Senior Projects > Eye See What You See
The Eye See What You See project by William Ho, Christopher Hong, and Mihir Patel involves automatic eye detection and gaze tracking. The students implemented a system that can detect the eyes of multiple people standing several feet from a camera, and after a short calibration period, it can track their gazes. This project was supported by ITT Exelis, and it was one one of two projects presented by Cooper Union at ITT Exelis during the spring 2013 semester. This project came in first place at the 2013 RIT IEEE Student Design Contest.
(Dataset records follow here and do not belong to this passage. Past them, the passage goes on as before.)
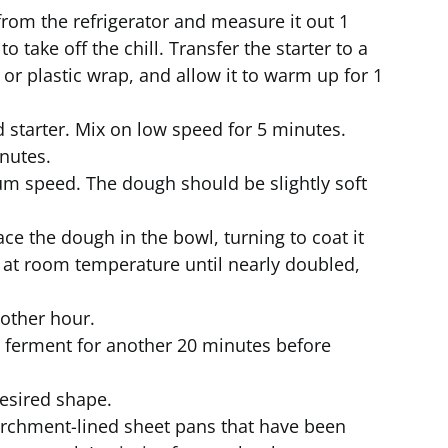
rom the refrigerator and measure it out 1
 take off the chill. Transfer the starter to a
 or plastic wrap, and allow it to warm up for 1
 starter. Mix on low speed for 5 minutes.
nutes.
m speed. The dough should be slightly soft
ace the dough in the bowl, turning to coat it
f at room temperature until nearly doubled,
nother hour.
o ferment for another 20 minutes before
esired shape.
rchment-lined sheet pans that have been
Abstract from William's, Christopher's, and Mihir's final paper:
Gaze tracking systems can serve a wide range of applications - from improving advertising to allowing the handicapped to express themselves. However, the obtrusive nature and short range (less than one meter) of existing systems limit their practicality. This paper details a low-cost, real-time, unobtrusive gaze-tracking system capable of detecting multiple people at signicant distances (two to three meters) from the camera. The system exploits the red-eye eect, and utilizes SVM and Haar cascade classiers to detect eye pairs. It then uses geometric approximations to determine the point of gaze for each pair. An interactive display, consisting of advertisements that change based on people's gazes, has been implemented.
Details:
Most people are familiar with the "red-eye effect", which causes unrealistic red-tinted pupils in photographs. Typically this is something that people want to avoid, but this project creatively takes advantage of the red-eye effect to detect eyes in video in real-time. Using a standard web-cam and infrared LEDs that flash in a synchronized manner with the camera, the system produces video in which the red-eye effect is present (or not present) in every other frame. By subtracting adjacent frames, potential candidates for eyes are determined. This is followed by thresholding and multiple classification techniques to detect pairs of eyes. The image below shows two consecutive frames from a video (top row) and the difference image produced before and after thresholding (bottom row).
An evaluation of the eye detection component of the system revealed that no false postives occured in the inspected video clips (i.e., there were no cases in which the system classified non-eyes as eyes). Additionally, the majority of eyes present in the video were correctly detected, although the accuracy does fall with increasing distance as expected. The results are summarized in the chart below.
Distance | Number of Frames | Expected Eyes | Detected Eyes | Percent Detected |
3-4.5 ft | 1294 | 2088 | 1894 | 90.71% |
4.5-6 ft | 1228 | 1956 | 1606 | 82.11% |
6-7.5 ft | 1264 | 2028 | 1416 | 69.82% |
To implement gaze tracking, volunteers were asked to state at the center of a screen for a few seconds for a calibration period. The distance between the pupils could be used to determine the approximate distance of each person from the camera. The system would then track their eyes for a period of time and use basic geometry to determine the points of gaze. Various scenarios were implemented to evaluate the system. In one experiment, after the calibration period, the volunteers were asked to stare at one quadrant at a time. The system predicted which quadrant was being viewed. The accuracy of this experiment is shown below.
Quadrant | Number of Gaze Points | Correct Exp. Gaze Points | Percent Correct |
Top-left | 150 | 134 | 89.33% |
Bottom-left | 150 | 144 | 96.00% |
Top-right | 150 | 142 | 94.67% |
Bottom-right | 150 | 139 | 92.67% |
In another experiment, after the calibration period, a volunteer is asked to stare at an orange circle on a 47 inch flat screen TV located several feet from the viewer. The orange circle jumps to a new position every few seconds. The system tracks the gaze of the volunteer, represented by a blue circle. The accuracy of the gaze tracking was measured over several instantiations of the experiment, and the system predicts the point of gaze of the volunteer with an accuracy of about half a foot. One recorded instantation of this experiment can be seen below. Note that the orange circle represents where the viewer is asked to stare, and the blue circle represents the system's calculated prediction of the point of gaze. Also note that the system detects and highlights the viewer's eyes (and also nose). Further note that there is some movement in the background that does not hinder the system.
In a final experiment, after the calibration period, the flat screen displays ten posters, and two volunteers stare at various posters. The system determines their points of gaze and denotes the hits with orange circular highlights. When a given poster has attracted enough attention, it takes over the screen for a few seconds, and then the experiment repeats. One recorded instance of this experiment can be seen below. Note that at the bottom right of the video, you can see the two volunteers, and if you look closely, you can see blue circles representing the system's predictions of their points of gaze.